Segment Start: INPUT DATA
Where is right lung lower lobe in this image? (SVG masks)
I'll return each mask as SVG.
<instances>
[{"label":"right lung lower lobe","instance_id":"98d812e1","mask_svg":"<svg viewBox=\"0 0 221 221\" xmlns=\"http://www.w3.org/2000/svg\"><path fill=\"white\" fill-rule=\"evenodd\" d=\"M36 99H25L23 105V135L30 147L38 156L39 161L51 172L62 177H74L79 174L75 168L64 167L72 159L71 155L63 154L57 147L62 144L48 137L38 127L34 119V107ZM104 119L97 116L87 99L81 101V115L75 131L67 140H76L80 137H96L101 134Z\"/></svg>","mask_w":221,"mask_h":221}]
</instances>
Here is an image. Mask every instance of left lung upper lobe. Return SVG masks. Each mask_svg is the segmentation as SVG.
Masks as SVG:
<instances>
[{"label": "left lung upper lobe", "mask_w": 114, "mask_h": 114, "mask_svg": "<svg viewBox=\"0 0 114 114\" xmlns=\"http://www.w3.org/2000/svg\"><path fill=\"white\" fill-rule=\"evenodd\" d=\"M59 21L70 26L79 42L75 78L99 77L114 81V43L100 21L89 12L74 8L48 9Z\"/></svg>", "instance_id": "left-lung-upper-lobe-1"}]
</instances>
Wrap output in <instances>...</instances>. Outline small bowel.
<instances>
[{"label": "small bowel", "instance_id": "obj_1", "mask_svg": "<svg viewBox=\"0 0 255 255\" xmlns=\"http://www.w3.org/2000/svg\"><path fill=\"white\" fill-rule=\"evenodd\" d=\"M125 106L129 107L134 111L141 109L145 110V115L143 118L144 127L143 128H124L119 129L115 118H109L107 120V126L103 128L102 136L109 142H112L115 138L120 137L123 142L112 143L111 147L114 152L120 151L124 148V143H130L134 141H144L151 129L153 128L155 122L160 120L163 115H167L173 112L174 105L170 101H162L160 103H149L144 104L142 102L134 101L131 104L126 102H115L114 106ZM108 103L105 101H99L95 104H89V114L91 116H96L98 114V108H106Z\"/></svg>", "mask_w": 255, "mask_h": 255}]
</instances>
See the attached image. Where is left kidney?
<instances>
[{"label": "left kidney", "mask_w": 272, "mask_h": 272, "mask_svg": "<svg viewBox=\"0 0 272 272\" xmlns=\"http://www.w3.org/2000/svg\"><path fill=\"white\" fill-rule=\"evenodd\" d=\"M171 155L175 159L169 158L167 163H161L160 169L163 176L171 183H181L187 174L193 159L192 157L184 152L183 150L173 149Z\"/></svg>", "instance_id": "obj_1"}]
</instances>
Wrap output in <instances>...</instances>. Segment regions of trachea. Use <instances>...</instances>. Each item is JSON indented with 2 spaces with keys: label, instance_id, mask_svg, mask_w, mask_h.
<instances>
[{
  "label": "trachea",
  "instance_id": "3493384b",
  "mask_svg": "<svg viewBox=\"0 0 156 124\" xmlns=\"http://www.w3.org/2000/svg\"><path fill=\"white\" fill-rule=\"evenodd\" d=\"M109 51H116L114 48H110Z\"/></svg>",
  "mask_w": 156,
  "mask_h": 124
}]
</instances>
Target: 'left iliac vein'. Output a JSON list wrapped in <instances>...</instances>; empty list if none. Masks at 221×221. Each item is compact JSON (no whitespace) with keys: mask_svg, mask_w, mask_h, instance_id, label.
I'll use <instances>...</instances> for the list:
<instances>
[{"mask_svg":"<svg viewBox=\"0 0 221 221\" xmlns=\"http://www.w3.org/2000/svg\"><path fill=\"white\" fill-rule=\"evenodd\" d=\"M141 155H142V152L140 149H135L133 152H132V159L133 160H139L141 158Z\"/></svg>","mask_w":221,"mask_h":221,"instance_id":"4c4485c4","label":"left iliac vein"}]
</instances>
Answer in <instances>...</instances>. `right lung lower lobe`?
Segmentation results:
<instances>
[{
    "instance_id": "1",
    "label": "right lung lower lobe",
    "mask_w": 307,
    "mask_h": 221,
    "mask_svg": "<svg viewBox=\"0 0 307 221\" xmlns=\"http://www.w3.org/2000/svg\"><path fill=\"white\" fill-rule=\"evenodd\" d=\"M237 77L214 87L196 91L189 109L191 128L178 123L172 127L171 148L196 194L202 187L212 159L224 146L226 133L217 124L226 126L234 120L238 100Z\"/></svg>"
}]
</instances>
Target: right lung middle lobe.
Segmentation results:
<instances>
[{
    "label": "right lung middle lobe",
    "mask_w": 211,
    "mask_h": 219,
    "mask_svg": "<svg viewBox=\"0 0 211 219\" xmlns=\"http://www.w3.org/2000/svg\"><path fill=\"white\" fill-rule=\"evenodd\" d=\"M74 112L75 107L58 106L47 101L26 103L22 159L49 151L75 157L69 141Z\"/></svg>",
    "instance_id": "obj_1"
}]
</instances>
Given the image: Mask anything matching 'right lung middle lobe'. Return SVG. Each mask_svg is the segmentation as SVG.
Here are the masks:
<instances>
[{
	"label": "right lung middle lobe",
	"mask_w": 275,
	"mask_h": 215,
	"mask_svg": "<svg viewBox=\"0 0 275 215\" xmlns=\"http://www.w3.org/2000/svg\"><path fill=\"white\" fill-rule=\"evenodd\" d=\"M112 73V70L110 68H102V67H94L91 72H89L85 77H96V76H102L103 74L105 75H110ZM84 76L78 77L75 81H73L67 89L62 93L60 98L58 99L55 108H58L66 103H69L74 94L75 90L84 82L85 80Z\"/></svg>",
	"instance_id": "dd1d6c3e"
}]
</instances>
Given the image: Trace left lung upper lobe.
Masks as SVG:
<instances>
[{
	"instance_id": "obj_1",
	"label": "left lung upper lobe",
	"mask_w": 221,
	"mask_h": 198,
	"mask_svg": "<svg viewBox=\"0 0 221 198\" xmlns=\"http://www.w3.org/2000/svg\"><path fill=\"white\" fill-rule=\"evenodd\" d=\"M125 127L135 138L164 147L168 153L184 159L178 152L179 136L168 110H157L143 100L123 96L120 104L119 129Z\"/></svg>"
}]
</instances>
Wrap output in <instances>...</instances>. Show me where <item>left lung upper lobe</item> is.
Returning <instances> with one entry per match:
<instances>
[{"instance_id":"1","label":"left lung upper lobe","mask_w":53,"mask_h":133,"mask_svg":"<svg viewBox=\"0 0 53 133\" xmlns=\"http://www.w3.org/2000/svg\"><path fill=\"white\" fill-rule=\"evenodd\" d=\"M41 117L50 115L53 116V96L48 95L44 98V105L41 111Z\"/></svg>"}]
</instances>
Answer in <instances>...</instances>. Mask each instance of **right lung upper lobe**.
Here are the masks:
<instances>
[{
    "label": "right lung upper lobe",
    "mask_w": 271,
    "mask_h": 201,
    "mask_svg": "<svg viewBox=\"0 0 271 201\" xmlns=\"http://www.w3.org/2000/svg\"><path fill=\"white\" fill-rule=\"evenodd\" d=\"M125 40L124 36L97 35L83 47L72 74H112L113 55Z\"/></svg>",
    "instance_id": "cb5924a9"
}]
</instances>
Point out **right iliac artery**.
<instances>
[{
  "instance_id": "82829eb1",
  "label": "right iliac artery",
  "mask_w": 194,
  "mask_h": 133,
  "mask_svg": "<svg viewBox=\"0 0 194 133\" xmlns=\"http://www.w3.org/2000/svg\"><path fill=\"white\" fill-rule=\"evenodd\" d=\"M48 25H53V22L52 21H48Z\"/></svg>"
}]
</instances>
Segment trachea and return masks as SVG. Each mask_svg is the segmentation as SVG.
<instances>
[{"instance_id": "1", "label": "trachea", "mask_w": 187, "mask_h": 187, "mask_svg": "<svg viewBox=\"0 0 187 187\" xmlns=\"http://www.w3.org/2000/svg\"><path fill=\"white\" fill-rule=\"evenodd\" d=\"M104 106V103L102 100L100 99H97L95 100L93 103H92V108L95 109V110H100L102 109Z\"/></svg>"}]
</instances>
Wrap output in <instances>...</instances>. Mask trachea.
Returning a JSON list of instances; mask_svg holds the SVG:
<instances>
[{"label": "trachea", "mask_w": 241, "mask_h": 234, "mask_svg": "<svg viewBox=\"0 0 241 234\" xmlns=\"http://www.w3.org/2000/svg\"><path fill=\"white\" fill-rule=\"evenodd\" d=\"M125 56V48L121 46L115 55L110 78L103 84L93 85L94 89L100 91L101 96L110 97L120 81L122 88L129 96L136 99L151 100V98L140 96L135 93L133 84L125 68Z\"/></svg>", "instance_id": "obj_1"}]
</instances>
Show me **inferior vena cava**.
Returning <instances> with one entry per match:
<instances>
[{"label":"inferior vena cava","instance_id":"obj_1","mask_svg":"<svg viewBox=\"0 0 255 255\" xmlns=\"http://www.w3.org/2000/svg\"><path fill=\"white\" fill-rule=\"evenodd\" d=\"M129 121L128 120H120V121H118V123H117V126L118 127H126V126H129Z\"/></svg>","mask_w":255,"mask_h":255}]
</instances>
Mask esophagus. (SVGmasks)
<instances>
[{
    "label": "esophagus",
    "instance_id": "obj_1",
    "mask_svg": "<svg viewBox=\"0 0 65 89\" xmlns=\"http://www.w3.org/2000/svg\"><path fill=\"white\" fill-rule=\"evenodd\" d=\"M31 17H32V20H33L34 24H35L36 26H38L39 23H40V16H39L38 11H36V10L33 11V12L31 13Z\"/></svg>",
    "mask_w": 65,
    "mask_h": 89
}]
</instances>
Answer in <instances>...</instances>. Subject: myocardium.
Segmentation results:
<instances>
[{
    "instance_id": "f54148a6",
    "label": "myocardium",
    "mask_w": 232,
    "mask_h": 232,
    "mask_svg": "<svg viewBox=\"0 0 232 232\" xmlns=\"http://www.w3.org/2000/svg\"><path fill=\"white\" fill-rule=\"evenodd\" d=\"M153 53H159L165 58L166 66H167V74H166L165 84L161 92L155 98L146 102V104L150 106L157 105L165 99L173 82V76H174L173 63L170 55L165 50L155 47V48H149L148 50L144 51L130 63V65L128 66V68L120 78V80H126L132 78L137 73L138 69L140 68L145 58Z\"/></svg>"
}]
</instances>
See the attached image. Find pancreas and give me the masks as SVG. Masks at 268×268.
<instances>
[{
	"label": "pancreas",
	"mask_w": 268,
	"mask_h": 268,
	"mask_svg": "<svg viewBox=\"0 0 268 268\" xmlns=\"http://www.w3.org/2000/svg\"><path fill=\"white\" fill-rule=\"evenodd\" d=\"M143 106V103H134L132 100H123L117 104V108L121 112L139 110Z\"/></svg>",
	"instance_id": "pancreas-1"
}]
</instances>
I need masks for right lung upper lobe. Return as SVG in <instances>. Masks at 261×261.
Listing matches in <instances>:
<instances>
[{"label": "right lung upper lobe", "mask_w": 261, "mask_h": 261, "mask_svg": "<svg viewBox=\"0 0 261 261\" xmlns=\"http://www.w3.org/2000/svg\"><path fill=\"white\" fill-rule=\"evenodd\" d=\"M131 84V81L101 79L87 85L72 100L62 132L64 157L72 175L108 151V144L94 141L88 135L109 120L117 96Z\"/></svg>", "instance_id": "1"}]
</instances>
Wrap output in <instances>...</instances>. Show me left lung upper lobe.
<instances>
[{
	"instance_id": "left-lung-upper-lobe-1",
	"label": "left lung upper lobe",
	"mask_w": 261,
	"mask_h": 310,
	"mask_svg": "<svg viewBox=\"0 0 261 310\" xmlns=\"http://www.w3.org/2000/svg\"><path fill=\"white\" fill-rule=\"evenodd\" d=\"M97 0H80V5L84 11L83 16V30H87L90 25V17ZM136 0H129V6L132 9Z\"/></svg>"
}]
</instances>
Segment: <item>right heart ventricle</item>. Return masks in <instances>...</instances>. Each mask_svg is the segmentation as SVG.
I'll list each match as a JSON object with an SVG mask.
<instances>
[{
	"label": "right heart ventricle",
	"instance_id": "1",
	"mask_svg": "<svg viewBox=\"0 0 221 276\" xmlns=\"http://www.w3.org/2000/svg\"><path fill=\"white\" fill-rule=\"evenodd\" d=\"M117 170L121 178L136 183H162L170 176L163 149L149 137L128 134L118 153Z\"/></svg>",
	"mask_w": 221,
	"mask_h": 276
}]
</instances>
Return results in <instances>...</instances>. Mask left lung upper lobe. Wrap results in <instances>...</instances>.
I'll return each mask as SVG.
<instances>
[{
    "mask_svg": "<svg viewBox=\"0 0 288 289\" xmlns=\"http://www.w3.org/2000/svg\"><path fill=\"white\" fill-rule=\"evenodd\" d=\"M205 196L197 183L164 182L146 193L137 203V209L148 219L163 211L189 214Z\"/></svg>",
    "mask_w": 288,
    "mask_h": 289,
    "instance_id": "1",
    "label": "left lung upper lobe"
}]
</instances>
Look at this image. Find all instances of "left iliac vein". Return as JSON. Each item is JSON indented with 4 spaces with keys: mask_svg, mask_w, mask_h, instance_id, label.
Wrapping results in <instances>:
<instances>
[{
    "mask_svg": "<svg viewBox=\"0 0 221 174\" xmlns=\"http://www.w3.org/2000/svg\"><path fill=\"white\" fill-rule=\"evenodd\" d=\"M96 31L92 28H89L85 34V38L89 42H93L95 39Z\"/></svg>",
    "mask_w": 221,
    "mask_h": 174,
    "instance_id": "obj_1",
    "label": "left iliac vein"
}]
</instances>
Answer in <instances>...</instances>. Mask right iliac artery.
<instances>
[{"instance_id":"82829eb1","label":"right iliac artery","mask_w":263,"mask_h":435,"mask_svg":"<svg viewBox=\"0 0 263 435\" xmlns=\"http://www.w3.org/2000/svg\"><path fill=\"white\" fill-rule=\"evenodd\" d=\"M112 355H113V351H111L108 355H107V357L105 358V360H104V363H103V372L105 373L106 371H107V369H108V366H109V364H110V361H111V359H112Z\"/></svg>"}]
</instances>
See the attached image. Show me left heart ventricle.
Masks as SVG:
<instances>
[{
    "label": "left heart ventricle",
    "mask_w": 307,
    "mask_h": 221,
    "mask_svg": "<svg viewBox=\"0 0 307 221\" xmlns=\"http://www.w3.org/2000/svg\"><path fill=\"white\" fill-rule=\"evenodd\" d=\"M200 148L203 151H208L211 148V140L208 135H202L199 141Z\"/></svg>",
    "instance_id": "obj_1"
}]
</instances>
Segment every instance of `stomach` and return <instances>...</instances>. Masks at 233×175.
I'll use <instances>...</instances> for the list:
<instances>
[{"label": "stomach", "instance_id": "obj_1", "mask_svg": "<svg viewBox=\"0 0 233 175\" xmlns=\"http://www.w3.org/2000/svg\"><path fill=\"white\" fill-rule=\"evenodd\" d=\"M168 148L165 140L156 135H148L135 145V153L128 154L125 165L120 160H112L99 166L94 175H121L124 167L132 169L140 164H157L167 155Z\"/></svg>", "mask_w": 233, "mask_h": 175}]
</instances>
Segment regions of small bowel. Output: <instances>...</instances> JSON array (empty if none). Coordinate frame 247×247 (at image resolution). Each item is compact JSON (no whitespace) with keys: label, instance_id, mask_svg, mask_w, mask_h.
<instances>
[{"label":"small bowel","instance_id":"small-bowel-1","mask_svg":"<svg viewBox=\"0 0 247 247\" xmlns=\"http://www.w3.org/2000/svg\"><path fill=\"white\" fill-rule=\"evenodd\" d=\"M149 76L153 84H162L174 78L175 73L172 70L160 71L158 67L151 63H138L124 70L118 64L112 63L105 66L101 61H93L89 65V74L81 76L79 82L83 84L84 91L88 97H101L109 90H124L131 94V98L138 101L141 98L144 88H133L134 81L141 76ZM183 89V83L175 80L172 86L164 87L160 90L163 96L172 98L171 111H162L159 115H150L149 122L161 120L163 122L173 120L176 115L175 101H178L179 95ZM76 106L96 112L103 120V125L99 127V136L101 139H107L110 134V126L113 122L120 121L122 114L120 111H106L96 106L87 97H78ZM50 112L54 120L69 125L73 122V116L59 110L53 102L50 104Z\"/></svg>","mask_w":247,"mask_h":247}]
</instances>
Segment End: INPUT DATA
Your task is to reproduce exactly the lines that begin with the one containing "Segment regions of small" and continue to the end of the data, both ends included.

Segment regions of small bowel. Output: <instances>...</instances> JSON array (empty if none). Coordinate frame 247×247 (at image resolution). Each item is compact JSON (no whitespace) with keys: label, instance_id, mask_svg, mask_w, mask_h.
<instances>
[{"label":"small bowel","instance_id":"small-bowel-1","mask_svg":"<svg viewBox=\"0 0 247 247\" xmlns=\"http://www.w3.org/2000/svg\"><path fill=\"white\" fill-rule=\"evenodd\" d=\"M149 76L153 84H162L174 78L175 73L172 70L160 71L158 67L151 63H138L124 70L118 64L112 63L105 66L101 61H93L89 65V74L81 76L79 82L83 84L84 91L88 97H101L109 90H124L131 94V98L138 101L141 98L144 88H133L134 81L141 76ZM183 89V83L175 80L172 86L164 87L160 90L163 96L172 98L171 111H162L159 115H150L149 122L161 120L163 122L173 120L176 115L175 101H178L179 95ZM76 106L96 112L103 120V125L99 127V136L101 139H107L110 134V126L113 122L120 121L122 114L120 111H106L96 106L87 97H78ZM50 112L54 120L69 125L73 122V116L59 110L53 102L50 104Z\"/></svg>","mask_w":247,"mask_h":247}]
</instances>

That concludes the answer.